The man at National Weather Service again replies,
Yes. It’s definitely going to be a very cold winter.
The Chief again goes back to his people and orders them to collect every scrap of wood that they could find. Two weeks later, he calls the National Weather Service again.
Are you absolutely sure that the winter is going to be very cold?
The weatherman replies,
Absolutely. It’s going to be one of the coldest winters ever.
To which the Chief finally asks,
How can you be so sure?
And the weatherman replies,
Well, the tribes are collecting wood like crazy.
This is pretty much how the stock markets work.
A critical point new equity investors need to understand is that when you buy the stock of a company, you are becoming a part owner of the business. You haven’t just bought a piece of paper which is supposed to just go up in value overtime. But what you’ve bought is a piece of all the company owns and represents. It’s brands, its hard working people’s aspirations, its infrastructure… And good businesses take time to grow and increase their profits.
On a day to day basis, despite the company’s stock price going up and down, nothing fundamental about the business changes. Factories still run as they would, people work as hard as they were in the days before. As awareness towards equity investing grows, you can only expect even more disconnect between a company’s stock price and its fundamentals.
So a stock price, and hence the market in itself acts like a crazy, neurotic child.
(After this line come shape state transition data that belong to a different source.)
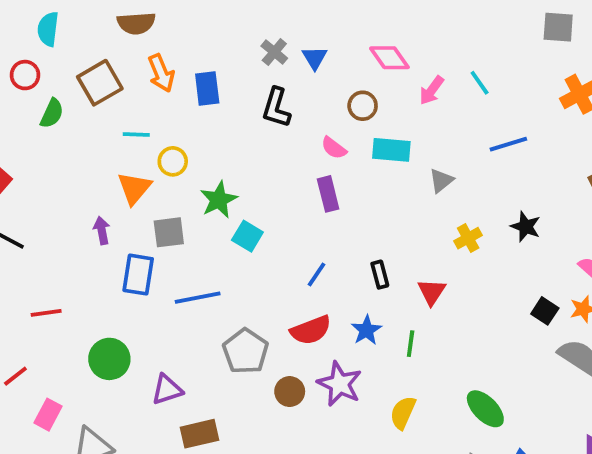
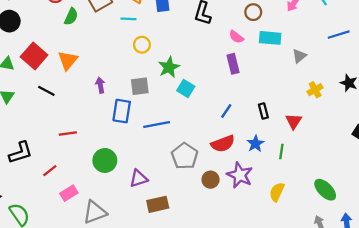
cyan line: (136, 135) -> (128, 19), moved
orange triangle: (134, 188) -> (68, 60), moved
pink rectangle: (48, 415) -> (69, 193), turned 30

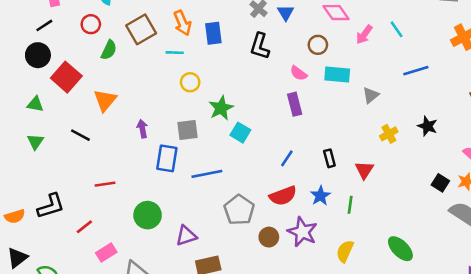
red square: (34, 56) -> (66, 77), moved

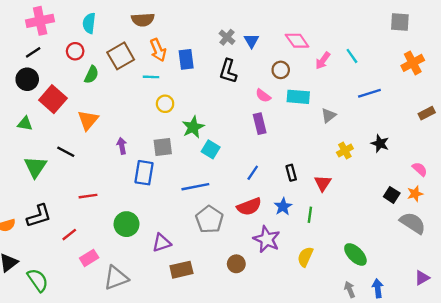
green triangle: (35, 142) -> (35, 167), moved, size x1.5
blue line: (207, 174) -> (195, 187), moved
brown circle: (269, 237) -> (236, 264), moved

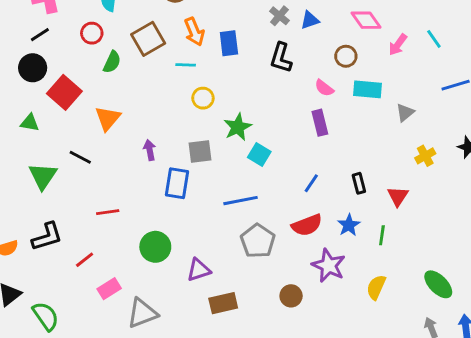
blue triangle: (251, 41) -> (310, 20), turned 42

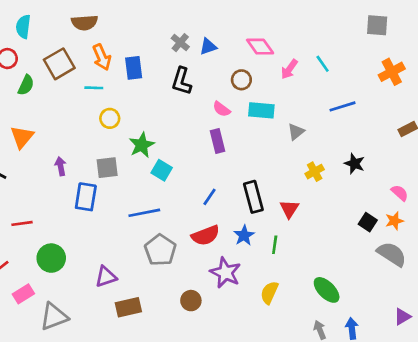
black rectangle: (359, 183) -> (253, 197), size x1.6
green circle: (155, 247) -> (51, 258), moved

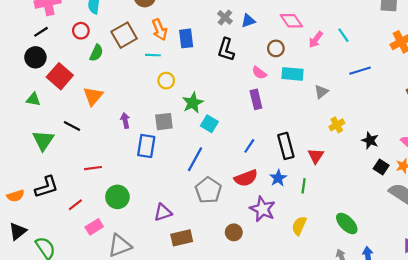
black star: (354, 164) -> (370, 140), moved
blue line: (144, 213) -> (195, 159), turned -50

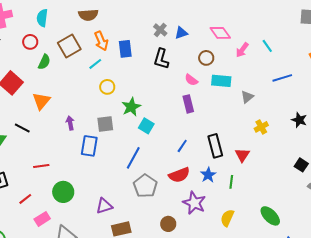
cyan line: (153, 55) -> (95, 64), turned -40
black star: (370, 140) -> (299, 120), moved

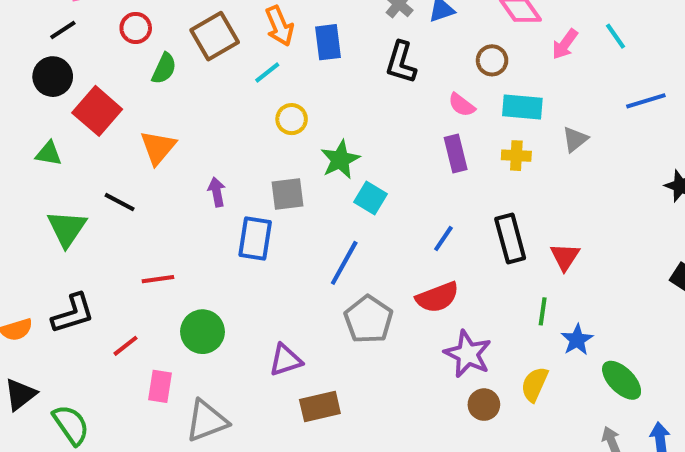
yellow cross: (261, 127) -> (516, 156), moved, turned 32
blue star: (208, 175) -> (577, 340), moved
pink rectangle: (42, 219) -> (160, 386), turned -49
brown circle: (168, 224) -> (484, 405), moved

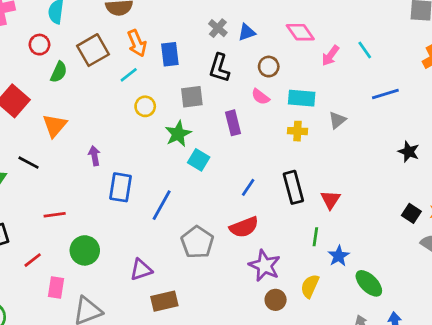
brown circle: (492, 60) -> (269, 67), moved
purple rectangle: (456, 154) -> (233, 123), moved
gray square: (288, 194) -> (192, 97), moved
blue line: (344, 263) -> (162, 205), moved

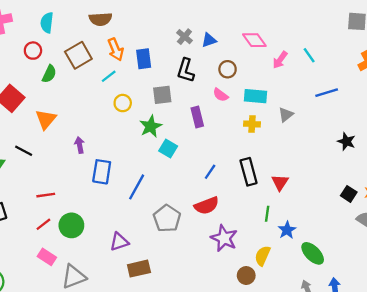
red line: (33, 260) -> (43, 224), moved
pink rectangle: (56, 287) -> (47, 257), turned -66
brown circle: (276, 300) -> (246, 276), moved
But as long you own stocks of companies which are fundamentally good to begin with, you should just stop listening to all the noise and get some peace.
In a way, these market corrections are often necessary to give new investors a much needed wake up call. Several who do understand equities as an asset class, tend to panic and liquidate their mutual funds or discontinue their SIPs. While it is clearly a bad idea to do that for SIPs, study after study has even shown that liquidating your investments too, is one of worst things an investor could do.
Life is unpredictable and could be short. There is very little value in living it under duress; especially the kind of duress which news channels bring on the volatile stock market. They need news to put out. So you should gather enough wisdom to know when to ignore it.